Estava quieto e até satisfeito, pois não tinha enfrentado tudo aquilo para pegar piranhas. Mesmo sabendo que se batesse um Jaú muito pesado na minha linha eu não conseguiria segurar na mão,teria ao menos a experiência de tentar.
Por volta de uma hora depois já estávamos com algumas piranhas e uns dois abotoados o qual é um parente do bagre mais conhecido no sul e sudeste por armado. E eu, continuava ali, passando frio e segurando a linha. Nada de peixe! Nem um beliscão. A gozação começa e o pescador iniciante, eu, continua rebatendo as zombarias. Já imaginava sair apenas com a experiência na memória.

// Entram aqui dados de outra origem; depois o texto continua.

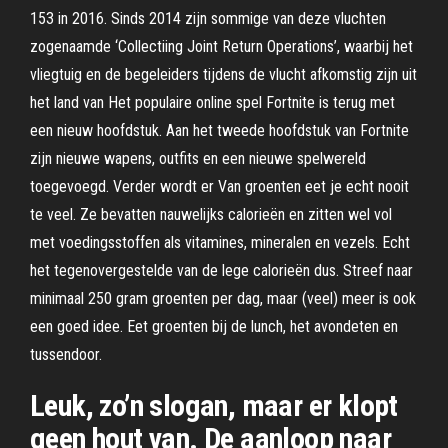
153 in 2016. Sinds 2014 zijn sommige van deze vluchten
zogenaamde ‘Collectiing Joint Return Operations’, waarbij het
vliegtuig en de begeleiders tijdens de vlucht afkomstig zijn uit
het land van Het populaire online spel Fortnite is terug met
een nieuw hoofdstuk. Aan het tweede hoofdstuk van Fortnite
zijn nieuwe wapens, outfits en een nieuwe spelwereld
toegevoegd. Verder wordt er Van groenten eet je echt nooit
te veel. Ze bevatten nauwelijks calorieën en zitten wel vol
met voedingsstoffen als vitamines, mineralen en vezels. Echt
het tegenovergestelde van de lege calorieën dus. Streef naar
minimaal 250 gram groenten per dag, maar (veel) meer is ook
een goed idee. Eet groenten bij de lunch, het avondeten en
tussendoor.
Leuk, zo’n slogan, maar er klopt
geen hout van. De aanloop naar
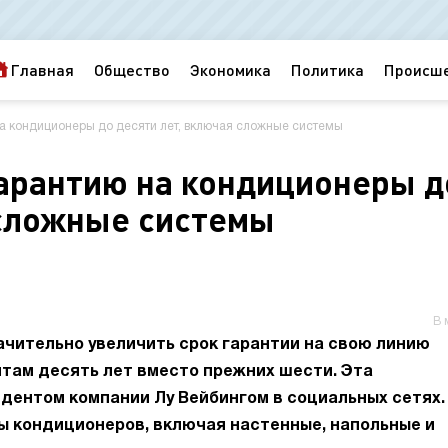
Главная
Общество
Экономика
Политика
Происш
на кондиционеры до десяти лет, включая сложные системы
гарантию на кондиционеры д
 сложные системы
В 
ачительно увеличить срок гарантии на свою линию
там десять лет вместо прежних шести. Эта
дентом компании Лу Вейбингом в социальных сетях.
ы кондиционеров, включая настенные, напольные и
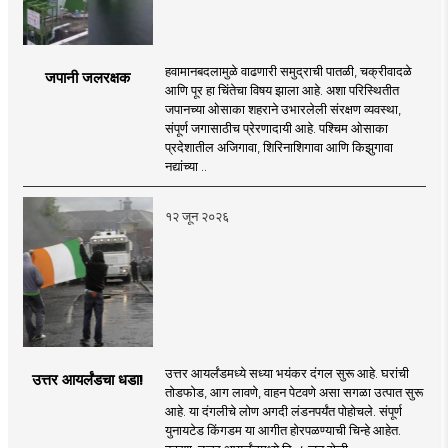
हवामानबदलामुळे वाढणारी समुद्राची पातळी, चक्रीवादळे
जपानी जलरक्षक
आणि पूर हा चिंतेचा विषय झाला आहे. अशा परिस्थितीत
जपानच्या ओसाका शहराने उभारलेली संरक्षण व्यवस्था,
संपूर्ण जगासाठीच प्रेरणादायी आहे. पश्चिम ओसाका
प्रदेशातील अजिगावा, शिरिनाशिगावा आणि किझुगावा
नद्यांच्या ..
१२ जून २०२६
उत्तर आयर्लंडमध्ये सध्या भयंकर दंगल सुरू आहे. घरांची
उत्तर आयर्लंडचा धडा!
तोडफोड, आग लावणे, वाहन पेटवणे असा सगळा उत्पात सुरू
आहे. या दंगलीचे लोण अगदी लंडनपर्यंत पोहोचले. संपूर्ण
युनायटेड किंगडम या आगीत होरपळण्याची चिन्हे आहेत.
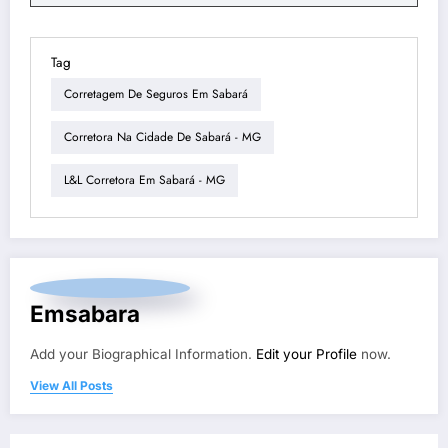
Tag
Corretagem De Seguros Em Sabará
Corretora Na Cidade De Sabará - MG
L&L Corretora Em Sabará - MG
Emsabara
Add your Biographical Information.
Edit your Profile
now.
View All Posts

De repente um puxão violento acontece na minha linhada. Tento segurar, mas não consigo, pois a linha queimava a pele da palma da minha mão. Deixo-a escorrer por entre os dedos com cuidado até a velocidade da puxada diminuir e então tento recolher a linha. Novamente outra puxada violenta e mais linha se vai. Repito o procedimento várias vezes e cada vez que recolho consigo ganhar um pouco mais de linha do que o peixe consegue puxar. Os indígenas ficam apreensivos e pedem para recolher eles próprios. Digo:
-Não, este é meu! Nem que eu tenha que perder, mas este é meu!
Ao final o grande peixe, já cansado, chega a beira das pedras e os indígenas correm, pegam o porrete que utilizam em pescarias para atordoar peixes grandes e batem na cabeça do grande exemplar.
Atordoado o Jaú é retirado da água. Mais duas porretadas certeiras para terminar o serviço e o som ecoa pelo leito do rio e por entre as árvores da floresta. É o fim!
O Jaú de mais ou menos 7 quilos e quase um metro de peixe se mostra por inteiro. Apesar de pequeno para um Jaú que pode chegar a mais de 100 quilos, é um troféu que retiro das águas e o tão sonhado almoço de amanhã. A malhação dos indígenas acaba e começa a malhação do “homem branco”. Para quem não conhece, o Jaú é um dos peixes mais difíceis e pesados do rio. Peixe robusto e de puxada firme, freqüentemente quando se entoca em locas de pedras ninguém mais tira. É como se fosse o Arnold Schwarzenegger dos rios, grosso e forte, mas não tão saboroso quanto o pintado, a gostosona de Copacabana.
Na volta para casa, orgulhoso e feliz pela experiência, ao olhar os outros peixes em relação ao meu vêm a lembrança das crianças indígenas. Apesar de ninguém passar fome naquele local rico em fauna e flora, imagino a felicidade naqueles rostinhos ao ver um espécime tão bonito e corpulento. As famílias são grandes e um banquete volta e meia não iria fazer mau a ninguém. Penso bem e entrego o troféu aos meus companheiros de pesca. Agradecidos, voltam para as suas casas e eu volto ao meu recinto de descanso com o prêmio apenas na memória. Estou satisfeito!
No próximo mês, só para não falarem que foi sorte de principiante, volto à pescaria com os mesmos figurantes. O protagonista, eu, volto à cena e desta vez com dois exemplares, um pintado e outro Jaú enquanto os outros seguem com seus palmitos, piranhas e abotoados. O mito da sorte de principiante foi quebrado, e enquanto eles discutem o fato, fico eu, procurando em surdina, o pé de coelho escondido nas minhas roupas!